Des femmes pots de fleurs…

Les femmes se retrouvent très souvent avec une toute petite retraite dont le montant moyen n’excède pas 550€/mois contre 850€ pour les hommes. Comme l’exploitation et la maison sont rarement séparées, la femme se retrouve en totale dépendance de son mari.

Il n’y a pas plus de 30 % d’élues dans les instances agricoles, qui occupent majoritairement des postes de secrétaires ou de trésorières. Les femmes n’osent postuler à des fonctions à responsabilités par crainte d’un manque de légitimité ou de mise en doute de leurs compétences. De plus, enfonce Maud Bénézit, lors des élections, on se met à la recherche de femmes dans un seul souci de parité.
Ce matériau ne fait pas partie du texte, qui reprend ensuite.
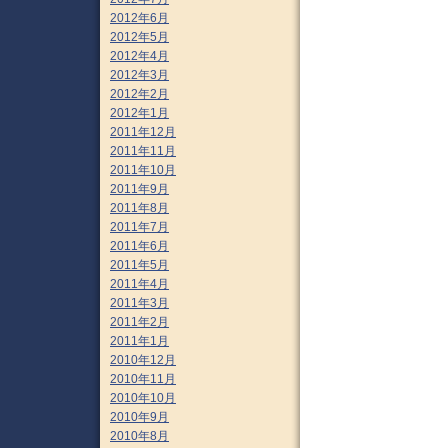
2012年6月
2012年5月
2012年4月
2012年3月
2012年2月
2012年1月
2011年12月
2011年11月
2011年10月
2011年9月
2011年8月
2011年7月
2011年6月
2011年5月
2011年4月
2011年3月
2011年2月
2011年1月
2010年12月
2010年11月
2010年10月
2010年9月
2010年8月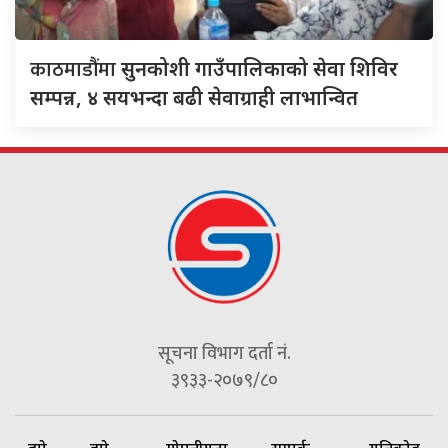
काठमाडौंमा
सुनकोशी गाउँपालिकाको सेवा शिविर
सम्पन्न, ४ सयभन्दा बढी सेवाग्राही लाभान्वित
सूचना विभाग दर्ता नं.
३९३३-२०७९/८०
हाम्रो
हाम्रो
गोपनीयता
सम्पर्क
Mais quelles pistes pour sortir de cette impasse…

L’agricultrice française pense à la mise en place de groupes non-mixtes pour imaginer des solutions. Cela peut passer par du théâtre pour aider à reprendre du pouvoir sur sa vie et, par extension, sur son exploitation, des stages d’autodéfense et des formations pour, par exemple, souder ou conduire un tracteur, la sensibilisation au sexisme et au consentement dès le plus jeune âge des filles et des garçons.

Cela passe aussi par une visibilisation des inégalités en comptant la répartition genrée de la parole lors de réunions. M. Bénézit cite également la mise en place d’un système de marrainage pour encourager les femmes à s’engager syndicalement.

Mais que fait la commission ?

L’Exécutif a indiqué qu’elle était prête à aider les États membres à gérer tous les aspects liés au statut des femmes dans le monde agricole. La commission a souligné avoir émis des recommandations pour que les États membres tiennent compte des questions d’égalité des genres dans le cadre de l’élaboration de leur plan stratégique national.

Et d’ajouter que les paiements directs de la nouvelle PAC seront dorénavant assortis d’une clause de conditionnalité sociale visant ainsi à garantir le respect des conditions de travail et d’emploi en vigueur.

En outre, la commission a également précisé qu’elle travaillait sur la collecte de données afin d’aider les États membres à renforcer l’intégration de l’égalité hommes/femmes dans leur politique respective.